The documentation [here](https://pandas-datareader.readthedocs.io/en/latest/remote_data.html) shows other sources of data from the datareader.  

In [154]:
# extract aapl data from yahoo


In [155]:
# plot percent change month to month


**Exercise** Grab luluemon's data. Plot the closing value and the volume since the begining of the year.

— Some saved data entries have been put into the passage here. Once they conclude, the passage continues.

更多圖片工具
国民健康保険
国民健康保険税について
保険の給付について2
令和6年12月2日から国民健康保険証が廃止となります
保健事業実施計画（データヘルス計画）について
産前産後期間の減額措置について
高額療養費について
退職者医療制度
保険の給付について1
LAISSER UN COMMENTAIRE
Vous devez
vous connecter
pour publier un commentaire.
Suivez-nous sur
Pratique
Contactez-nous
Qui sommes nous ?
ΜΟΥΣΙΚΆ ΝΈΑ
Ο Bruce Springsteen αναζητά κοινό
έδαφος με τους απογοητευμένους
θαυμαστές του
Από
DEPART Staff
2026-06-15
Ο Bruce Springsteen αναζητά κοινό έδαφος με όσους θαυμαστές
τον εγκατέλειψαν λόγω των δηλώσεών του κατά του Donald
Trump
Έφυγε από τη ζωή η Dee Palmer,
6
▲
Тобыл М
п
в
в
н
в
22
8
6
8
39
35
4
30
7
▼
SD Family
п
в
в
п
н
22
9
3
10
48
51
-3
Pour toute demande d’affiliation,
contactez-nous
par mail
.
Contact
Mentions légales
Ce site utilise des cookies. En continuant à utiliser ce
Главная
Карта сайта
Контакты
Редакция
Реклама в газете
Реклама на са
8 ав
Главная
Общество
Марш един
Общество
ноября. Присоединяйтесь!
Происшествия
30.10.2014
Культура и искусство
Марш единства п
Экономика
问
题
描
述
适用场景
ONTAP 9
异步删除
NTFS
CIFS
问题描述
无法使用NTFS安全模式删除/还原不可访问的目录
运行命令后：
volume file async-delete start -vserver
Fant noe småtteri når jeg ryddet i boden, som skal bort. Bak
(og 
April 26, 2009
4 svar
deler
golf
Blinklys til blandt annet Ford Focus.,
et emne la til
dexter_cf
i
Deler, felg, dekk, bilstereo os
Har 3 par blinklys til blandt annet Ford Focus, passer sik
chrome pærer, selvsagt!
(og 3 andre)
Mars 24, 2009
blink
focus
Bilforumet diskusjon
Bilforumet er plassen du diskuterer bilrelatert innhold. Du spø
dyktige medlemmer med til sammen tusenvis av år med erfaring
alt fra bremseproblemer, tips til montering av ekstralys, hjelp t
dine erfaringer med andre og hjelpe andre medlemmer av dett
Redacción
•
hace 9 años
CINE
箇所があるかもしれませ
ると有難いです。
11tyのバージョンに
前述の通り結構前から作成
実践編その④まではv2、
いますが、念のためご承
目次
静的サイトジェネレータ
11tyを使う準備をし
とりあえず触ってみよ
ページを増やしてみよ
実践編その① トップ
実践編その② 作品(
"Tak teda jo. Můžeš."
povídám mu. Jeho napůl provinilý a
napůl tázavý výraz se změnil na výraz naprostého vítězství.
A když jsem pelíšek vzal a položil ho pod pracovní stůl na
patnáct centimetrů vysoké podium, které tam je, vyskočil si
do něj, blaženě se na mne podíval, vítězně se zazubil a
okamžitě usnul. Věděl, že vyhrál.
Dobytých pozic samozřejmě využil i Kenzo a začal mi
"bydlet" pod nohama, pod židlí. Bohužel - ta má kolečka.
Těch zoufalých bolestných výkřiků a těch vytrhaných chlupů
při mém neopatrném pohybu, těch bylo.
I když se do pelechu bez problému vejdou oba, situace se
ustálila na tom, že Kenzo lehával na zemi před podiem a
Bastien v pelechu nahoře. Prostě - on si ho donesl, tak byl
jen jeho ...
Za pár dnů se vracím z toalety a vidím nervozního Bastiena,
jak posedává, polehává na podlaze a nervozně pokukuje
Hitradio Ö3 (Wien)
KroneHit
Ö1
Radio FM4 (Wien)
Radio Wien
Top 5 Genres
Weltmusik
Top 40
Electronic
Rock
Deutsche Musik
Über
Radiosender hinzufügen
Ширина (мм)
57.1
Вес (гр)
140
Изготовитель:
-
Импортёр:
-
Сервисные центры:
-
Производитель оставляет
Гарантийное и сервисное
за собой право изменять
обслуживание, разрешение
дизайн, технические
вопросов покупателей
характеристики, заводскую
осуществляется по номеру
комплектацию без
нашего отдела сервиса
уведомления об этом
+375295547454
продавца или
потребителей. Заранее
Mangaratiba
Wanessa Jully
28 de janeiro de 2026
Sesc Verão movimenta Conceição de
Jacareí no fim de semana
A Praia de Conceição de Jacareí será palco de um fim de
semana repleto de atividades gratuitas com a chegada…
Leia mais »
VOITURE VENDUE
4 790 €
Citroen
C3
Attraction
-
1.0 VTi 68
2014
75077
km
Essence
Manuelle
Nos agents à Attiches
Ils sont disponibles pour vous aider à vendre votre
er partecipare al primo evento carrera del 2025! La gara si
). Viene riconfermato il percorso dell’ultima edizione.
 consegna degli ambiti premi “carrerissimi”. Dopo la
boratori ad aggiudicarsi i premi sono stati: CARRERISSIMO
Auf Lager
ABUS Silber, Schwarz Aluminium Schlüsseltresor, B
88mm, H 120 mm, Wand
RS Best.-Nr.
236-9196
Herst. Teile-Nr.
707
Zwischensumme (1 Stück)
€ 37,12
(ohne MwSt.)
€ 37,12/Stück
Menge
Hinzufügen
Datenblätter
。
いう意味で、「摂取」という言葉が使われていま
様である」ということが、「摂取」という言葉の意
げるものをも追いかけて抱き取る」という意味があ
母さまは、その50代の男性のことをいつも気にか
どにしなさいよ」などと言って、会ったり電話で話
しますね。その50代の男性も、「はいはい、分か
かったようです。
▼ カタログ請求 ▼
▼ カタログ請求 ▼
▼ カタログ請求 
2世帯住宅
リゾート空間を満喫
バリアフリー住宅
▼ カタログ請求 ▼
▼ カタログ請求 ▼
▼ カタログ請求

### Accessing Data Without a Library

In the `pandas_datareader` we have a library written in Python that interacts with data for us.  Sometimes, this is not possible and you will need to interact with the data in a more general environment.  Let's try this out by looking up some information about cats.  Here is the documentation [link](https://developers.thecatapi.com/view-account/ylX4blBYT9FaoVd6OhvR?report=bOoHBz-8t). 

![](images/catapi.png)

In [162]:
import requests

**Response**

- Random Cat: https://api.thecatapi.com/v1/images/search
- 10 Bengal Cats: https://api.thecatapi.com/v1/images/search?limit=10&breed_ids=beng&api_key=REPLACE_ME

In [178]:
#url for a random cat


In [179]:
#request of the url


In [180]:
#look at response code


In [181]:
#text of request


In [182]:
#examine the json


In [183]:
#repeat for bengal cats
#url

#make request

#turn into json


In [199]:
#extract the links to images


**Problem**: 

![](https://dog.ceo/img/dog-api-logo.svg)

Head over to the Dog API [here](https://dog.ceo/dog-api/).  

1. Make a request that returns a list of all dog breeds.

2. Make a request that returns a random image of a dog and extract the url.  

### ALPHA VANTAGE

A more detailed example than that of `pandas_datareader`.  The API for Alpha Vantage provides many Forex and Crypto feeds as well as economic and technical indicators.  To use it, you will need an API key -- so head over to [here](https://www.alphavantage.co/#page-top) and let's sign up for one. 

![](images/alpha.png)

In [171]:
base_url = 'https://www.alphavantage.co/query'
req = requests.get(
    base_url,
    params={
        "function": "TIME_SERIES_DAILY",
        "symbol": "AAPL",
        "apikey": "LW9XCI6UYMQY5E14"
    }
)

In [184]:
#examine the response


In [198]:
#extract the headline


**Exercise**

Use the `TIME_SERIES_DAILY` endpoint to extract data for `AAPL`. 

### Different Endpoints

Let's explore some news about Apple.  The documentation on the news & sentiment endpoint is [here](https://www.alphavantage.co/documentation/#news-sentiment). 

In [191]:
base_url = 'https://www.alphavantage.co/query'

In [200]:
#news about AAPL


**PROBLEM**: Extract weekly data for bitcoin (`BTC`) from the Cryptocurrency endpoint in Alpha Vantage.


#### API Wrappers

Often, someone has written a library to wrap the API.  For example, there is an alpha vantage Python API wrapper:

- https://github.com/RomelTorres/alpha_vantage

Let's head over, install the library, and retrieve some intraday returns.

#### Summary

Great job!  Now, you have additional tools for going out and accessing data from a variety of sources.  Your homework this week will involve extracting further information from the API's and visualizing this with `seaborn` and `matplotlib`.